Kenneth L. Adelman, President Reagan's controversial choice to head the Arms Control and Disarmament Agency, questioned in a 1979 government-financed study whether the U.S. policy to prevent proliferation of nuclear weapons would be "applied rigorously to South Africa or to any strategically located state, such as Pakistan."

He wrote that any departure from the then-stringent Carter administration policy, which barred export of any equipment or material that could be used in developing a nuclear device, would depend in part on the strategic balance between the United States and the Soviet Union and on "political events in the United States" including the 1980 presidential election.

Adelman, who as ACDA director would be in charge of formulating U.S. nonproliferation policies, did not say where he got the idea of selective application of such policies nor whether he supported this.

Instead, Adelman presented the idea as one of the "assumptions" underlining his study, "Impact Upon U.S. Security of South African Nuclear Weapons Capability." Adelman wrote the study, financed by the Defense Intelligence Agency, while working as an analyst for the Stanford Research Institute.

When the study was first brought up during Adelman's confirmation hearings before the Senate Foreign Relations Committee, he pointed to his conclusion that "it is clear that the overall effect of an overt South African nuclear weapon capability during relative peacetime would be negative" for the United States, so policy makers should "try to head it off."

But when questioned about other conclusions, such as the finding that "a South African nuclear capability might be of military utility to the West if Pretoria decided to produce nuclear anti-submarine weapons," Adelman said he had been "tasked" to "give an assessment if the bad happened."

A review of the 76-page South African study and other of his writings illustrates the difficulty in using them as a key to the 36-year-old nominee's thinking.

The Senate committee is scheduled to meet today to determine whether Adelman will be recalled for a third round of questioning by members. The White House has been pressuring Chairman Charles H. Percy (R-Ill.) to find a way to stop this.

One of Adelman's leading critics, Sen. Alan Cranston (D-Calif.), who is running for the Democratic nomination for president on an arms control platform, said he wants to question Adelman about a May, 1981, New York Daily News story quoting him as describing arms negotiations as a "sham."

Adelman released a statement last Thursday saying he had "no recollection of ever granting an interview" to writer Ken Auletta and denying ever making any such statement "in my life."

The Senate committee put off a vote on Adelman's nomination last Wednesday when it appeared it would lose by 9 to 8. The members voted instead, by 15 to 2, to delay taking action and ask Reagan to withdraw the nomination. But Reagan has declared he will fight for his choice.

A majority on the committee have considered Adelman, now deputy U.S. representative to the United Nations, to be too inexperienced for the job and lacking in commitment to arms reductions.

The South African study contains many ideas, some of them controversial and several contradictory, with no guidance as to which, if any, represent Adelman's own views.

One of its recommendations is for Washington to "advance its own security interests in the decade ahead" by "tightening its ties to South African security officials."

The study says a Persian Gulf crisis "might force U.S. officials to swiftly put aside their repugnance of apartheid for the furtherance of critical western interests in defeating the Soviets, just as U.S. officials of the 1940s put aside (or more accurately overcame) their repugnance of Stalin's gulags for the furtherance of critical western interests in defeating Hitler."

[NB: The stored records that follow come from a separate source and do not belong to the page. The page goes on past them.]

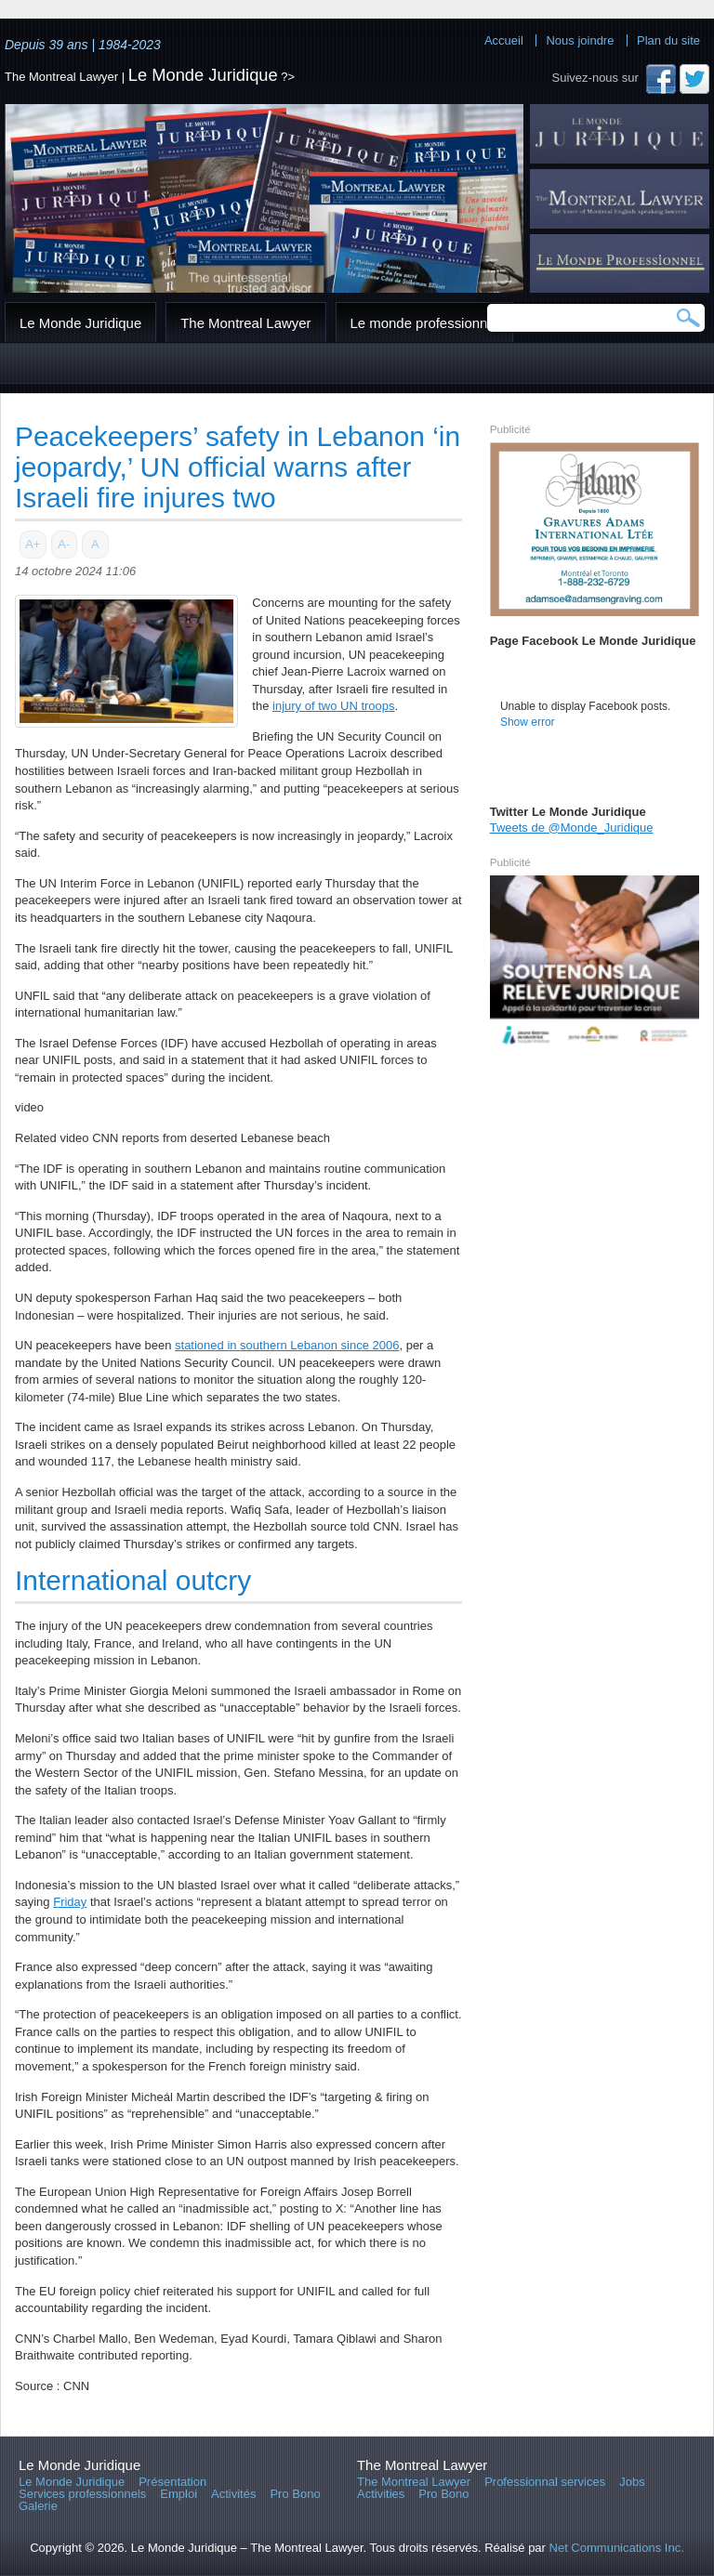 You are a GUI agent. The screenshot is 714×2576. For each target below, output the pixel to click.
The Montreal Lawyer (245, 323)
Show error (527, 722)
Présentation (172, 2482)
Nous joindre (580, 40)
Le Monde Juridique (203, 75)
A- (64, 544)
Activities (380, 2494)
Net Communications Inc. (616, 2548)
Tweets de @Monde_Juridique (572, 828)
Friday (69, 1902)
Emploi (178, 2494)
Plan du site (668, 40)
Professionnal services (544, 2482)
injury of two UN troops (333, 706)
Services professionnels (82, 2494)
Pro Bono (295, 2494)
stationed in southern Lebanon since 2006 (287, 1345)
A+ (32, 544)
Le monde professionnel (424, 323)
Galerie (38, 2506)
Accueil (503, 40)
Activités (233, 2494)
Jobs (631, 2482) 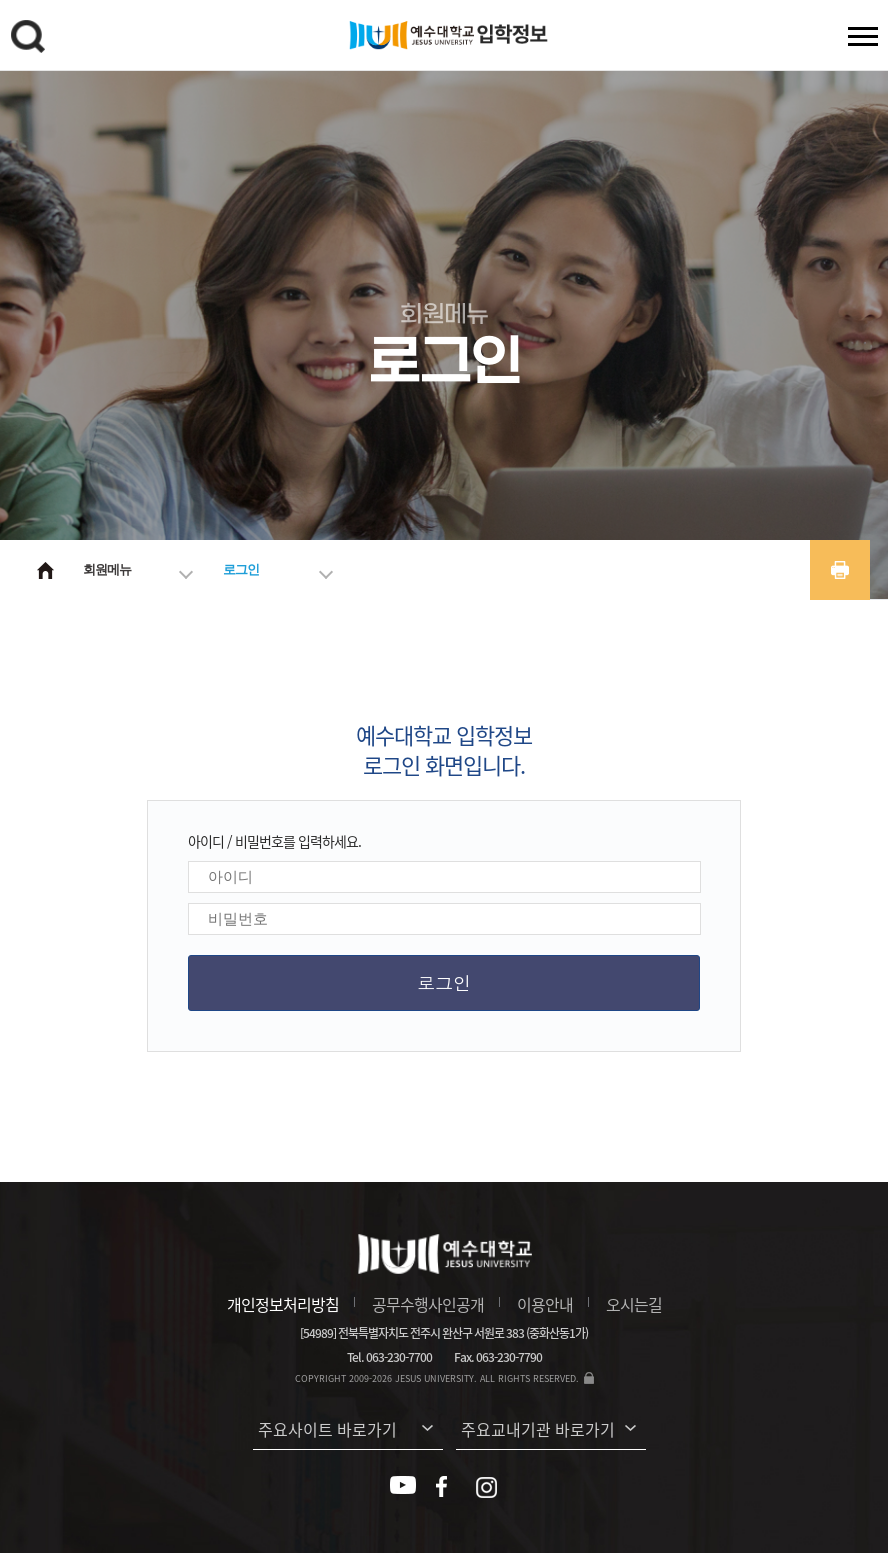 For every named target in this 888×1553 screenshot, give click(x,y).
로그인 (241, 569)
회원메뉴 (107, 569)
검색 (31, 40)
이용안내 (545, 1304)
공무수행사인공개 (428, 1304)
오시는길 (634, 1304)
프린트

A South African declaration that it has a nuclear weapon "would make closer western-South African military cooperation all the more imperative yet all the more difficult," the study says, explaining that the Pretoria government's capability could be "of military utility to the West" if it decided to "produce ASW anti-submarine warfare weapons which are easily adapted from the nuclear devices needed for free-fall fission bombs."

The study calls for the reopening of "all channels of communication of value to U.S. security interests in general" so that Washington can "receive helpful or even critical intelligence at little cost." It cites the fact that in 1979 South African aircraft "kept close surveillance of a Soviet task force. . . rounding the Cape to head for the Persian Gulf."

Adelman also suggests that American officials in South Africa "can help push for domestic change through the military channel," in part because "the professional military seem among the most reform-prone of all Afrikaner establishment groups . . . . Military officers realize better than the Afrikaner populace at large that the cure for the nation's cancerous ills does not lie solely (or even primarily) in the military ward."